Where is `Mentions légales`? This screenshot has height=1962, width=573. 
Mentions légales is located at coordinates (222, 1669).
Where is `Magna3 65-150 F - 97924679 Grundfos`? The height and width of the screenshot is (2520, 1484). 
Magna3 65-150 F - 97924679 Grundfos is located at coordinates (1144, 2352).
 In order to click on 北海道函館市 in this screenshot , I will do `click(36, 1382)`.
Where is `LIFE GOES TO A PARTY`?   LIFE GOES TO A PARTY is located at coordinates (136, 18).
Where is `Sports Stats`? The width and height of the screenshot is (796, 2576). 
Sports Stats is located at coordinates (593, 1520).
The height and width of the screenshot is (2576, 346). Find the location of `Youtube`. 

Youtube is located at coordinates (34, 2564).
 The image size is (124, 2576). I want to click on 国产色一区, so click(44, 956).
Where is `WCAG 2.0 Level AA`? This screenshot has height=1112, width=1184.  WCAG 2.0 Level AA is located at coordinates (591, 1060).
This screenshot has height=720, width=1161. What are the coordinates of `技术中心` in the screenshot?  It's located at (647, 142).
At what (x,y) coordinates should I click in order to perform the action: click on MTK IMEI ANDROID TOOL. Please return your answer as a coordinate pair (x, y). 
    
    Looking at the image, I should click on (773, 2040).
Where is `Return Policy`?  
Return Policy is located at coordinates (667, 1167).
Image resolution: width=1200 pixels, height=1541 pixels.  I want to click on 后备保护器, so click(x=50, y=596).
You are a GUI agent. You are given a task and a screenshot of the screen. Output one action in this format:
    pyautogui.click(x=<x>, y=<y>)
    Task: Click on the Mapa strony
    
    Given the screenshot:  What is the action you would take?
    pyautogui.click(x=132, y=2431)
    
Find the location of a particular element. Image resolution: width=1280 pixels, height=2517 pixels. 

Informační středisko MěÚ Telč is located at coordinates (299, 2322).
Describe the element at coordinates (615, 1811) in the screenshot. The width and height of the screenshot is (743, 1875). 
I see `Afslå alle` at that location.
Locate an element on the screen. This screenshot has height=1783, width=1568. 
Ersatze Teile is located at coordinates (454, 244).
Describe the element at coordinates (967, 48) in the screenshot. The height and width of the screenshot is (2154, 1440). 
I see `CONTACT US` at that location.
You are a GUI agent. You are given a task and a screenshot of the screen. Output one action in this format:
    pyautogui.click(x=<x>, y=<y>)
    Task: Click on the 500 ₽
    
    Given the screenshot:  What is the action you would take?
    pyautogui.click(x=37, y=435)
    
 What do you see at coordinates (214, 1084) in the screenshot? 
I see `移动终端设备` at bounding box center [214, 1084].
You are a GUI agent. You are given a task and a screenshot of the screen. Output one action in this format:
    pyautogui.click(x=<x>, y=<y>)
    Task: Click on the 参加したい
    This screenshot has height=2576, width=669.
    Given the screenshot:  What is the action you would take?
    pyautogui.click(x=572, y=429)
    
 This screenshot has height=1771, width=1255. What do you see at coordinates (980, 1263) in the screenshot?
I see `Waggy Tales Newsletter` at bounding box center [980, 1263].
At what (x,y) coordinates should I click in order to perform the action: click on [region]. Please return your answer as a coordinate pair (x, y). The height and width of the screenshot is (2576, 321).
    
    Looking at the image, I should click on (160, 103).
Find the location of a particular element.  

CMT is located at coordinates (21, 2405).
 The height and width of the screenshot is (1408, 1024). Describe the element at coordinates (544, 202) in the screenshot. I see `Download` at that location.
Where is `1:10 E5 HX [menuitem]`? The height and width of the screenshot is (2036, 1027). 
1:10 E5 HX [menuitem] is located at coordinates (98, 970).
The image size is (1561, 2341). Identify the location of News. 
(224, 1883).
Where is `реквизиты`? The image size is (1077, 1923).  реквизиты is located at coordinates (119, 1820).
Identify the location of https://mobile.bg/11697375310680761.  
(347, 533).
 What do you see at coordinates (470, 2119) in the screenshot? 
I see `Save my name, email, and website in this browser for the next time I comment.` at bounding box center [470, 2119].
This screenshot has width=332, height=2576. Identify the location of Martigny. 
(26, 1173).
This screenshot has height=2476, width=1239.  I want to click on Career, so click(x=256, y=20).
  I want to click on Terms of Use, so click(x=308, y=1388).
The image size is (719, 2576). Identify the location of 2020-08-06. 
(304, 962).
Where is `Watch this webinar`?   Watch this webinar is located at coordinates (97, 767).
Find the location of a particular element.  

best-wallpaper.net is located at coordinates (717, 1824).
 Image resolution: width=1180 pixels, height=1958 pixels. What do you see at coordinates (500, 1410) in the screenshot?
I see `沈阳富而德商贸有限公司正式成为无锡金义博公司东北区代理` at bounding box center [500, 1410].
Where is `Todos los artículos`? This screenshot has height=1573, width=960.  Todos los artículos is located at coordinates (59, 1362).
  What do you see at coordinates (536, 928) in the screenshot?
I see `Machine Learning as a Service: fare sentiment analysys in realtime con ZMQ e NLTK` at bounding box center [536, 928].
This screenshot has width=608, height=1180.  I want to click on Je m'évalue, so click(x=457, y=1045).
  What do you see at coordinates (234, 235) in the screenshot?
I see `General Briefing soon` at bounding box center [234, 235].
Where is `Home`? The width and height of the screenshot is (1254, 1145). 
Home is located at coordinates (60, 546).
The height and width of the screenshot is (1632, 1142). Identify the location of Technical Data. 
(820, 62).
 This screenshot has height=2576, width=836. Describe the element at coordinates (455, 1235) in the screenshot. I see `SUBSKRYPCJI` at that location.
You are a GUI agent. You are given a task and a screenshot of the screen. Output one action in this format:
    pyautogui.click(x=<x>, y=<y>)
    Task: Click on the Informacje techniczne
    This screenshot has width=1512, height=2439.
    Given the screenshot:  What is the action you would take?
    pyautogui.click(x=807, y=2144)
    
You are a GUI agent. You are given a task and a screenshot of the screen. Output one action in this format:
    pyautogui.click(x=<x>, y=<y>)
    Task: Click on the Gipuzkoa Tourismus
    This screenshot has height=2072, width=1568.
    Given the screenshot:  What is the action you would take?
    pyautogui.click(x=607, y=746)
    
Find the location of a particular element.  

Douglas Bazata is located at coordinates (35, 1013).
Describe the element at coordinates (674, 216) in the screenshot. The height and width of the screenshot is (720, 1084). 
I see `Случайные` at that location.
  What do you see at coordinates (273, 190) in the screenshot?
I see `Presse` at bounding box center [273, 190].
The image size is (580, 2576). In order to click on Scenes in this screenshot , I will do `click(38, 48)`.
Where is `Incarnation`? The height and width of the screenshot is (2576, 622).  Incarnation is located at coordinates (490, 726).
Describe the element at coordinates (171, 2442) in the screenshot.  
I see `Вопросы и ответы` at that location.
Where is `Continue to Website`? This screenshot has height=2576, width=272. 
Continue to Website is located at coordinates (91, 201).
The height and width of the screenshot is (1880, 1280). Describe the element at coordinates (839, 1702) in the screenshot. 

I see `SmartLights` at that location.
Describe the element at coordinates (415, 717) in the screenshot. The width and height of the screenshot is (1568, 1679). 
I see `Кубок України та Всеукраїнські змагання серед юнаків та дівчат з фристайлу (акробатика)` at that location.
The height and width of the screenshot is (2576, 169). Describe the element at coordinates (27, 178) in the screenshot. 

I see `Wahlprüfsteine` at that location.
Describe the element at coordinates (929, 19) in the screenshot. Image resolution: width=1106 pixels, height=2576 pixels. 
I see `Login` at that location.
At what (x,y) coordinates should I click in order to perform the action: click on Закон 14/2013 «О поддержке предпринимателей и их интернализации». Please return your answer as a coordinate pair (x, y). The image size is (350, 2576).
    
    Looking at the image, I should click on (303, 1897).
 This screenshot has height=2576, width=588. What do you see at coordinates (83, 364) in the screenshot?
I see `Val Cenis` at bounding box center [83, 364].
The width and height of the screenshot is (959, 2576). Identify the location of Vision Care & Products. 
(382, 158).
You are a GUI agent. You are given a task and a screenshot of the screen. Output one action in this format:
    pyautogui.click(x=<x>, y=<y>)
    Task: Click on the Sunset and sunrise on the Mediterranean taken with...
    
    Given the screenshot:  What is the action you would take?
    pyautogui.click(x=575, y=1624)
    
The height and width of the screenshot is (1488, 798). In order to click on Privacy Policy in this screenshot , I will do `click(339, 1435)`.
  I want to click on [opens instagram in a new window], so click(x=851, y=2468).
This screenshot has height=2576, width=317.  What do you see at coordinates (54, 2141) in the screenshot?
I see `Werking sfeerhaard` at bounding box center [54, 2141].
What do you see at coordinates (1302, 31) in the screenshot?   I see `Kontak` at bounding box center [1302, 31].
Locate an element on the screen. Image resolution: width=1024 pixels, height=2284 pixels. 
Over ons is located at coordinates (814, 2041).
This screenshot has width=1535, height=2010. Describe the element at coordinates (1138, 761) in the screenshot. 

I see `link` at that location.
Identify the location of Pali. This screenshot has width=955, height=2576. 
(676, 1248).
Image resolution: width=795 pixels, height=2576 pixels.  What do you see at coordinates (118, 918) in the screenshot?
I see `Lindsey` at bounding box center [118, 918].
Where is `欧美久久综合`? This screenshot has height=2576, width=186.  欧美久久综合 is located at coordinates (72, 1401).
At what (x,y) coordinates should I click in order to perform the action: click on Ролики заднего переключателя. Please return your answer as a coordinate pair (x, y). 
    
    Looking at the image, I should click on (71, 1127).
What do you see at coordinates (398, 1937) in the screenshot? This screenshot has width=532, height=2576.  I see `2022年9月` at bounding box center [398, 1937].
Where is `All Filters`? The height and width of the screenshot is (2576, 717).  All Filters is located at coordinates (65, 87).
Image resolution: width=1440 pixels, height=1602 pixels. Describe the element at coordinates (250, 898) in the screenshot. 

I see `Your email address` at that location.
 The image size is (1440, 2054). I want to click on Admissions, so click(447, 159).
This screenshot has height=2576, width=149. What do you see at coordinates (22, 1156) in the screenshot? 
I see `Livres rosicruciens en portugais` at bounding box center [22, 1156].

§

▶ **Task instructions**: Print, exactly as given, the lines from the one with "This screenshot has height=2576, width=149." through the last line of the material above, and no others.

▶ **Your solution**:
This screenshot has height=2576, width=149. What do you see at coordinates (22, 1156) in the screenshot? 
I see `Livres rosicruciens en portugais` at bounding box center [22, 1156].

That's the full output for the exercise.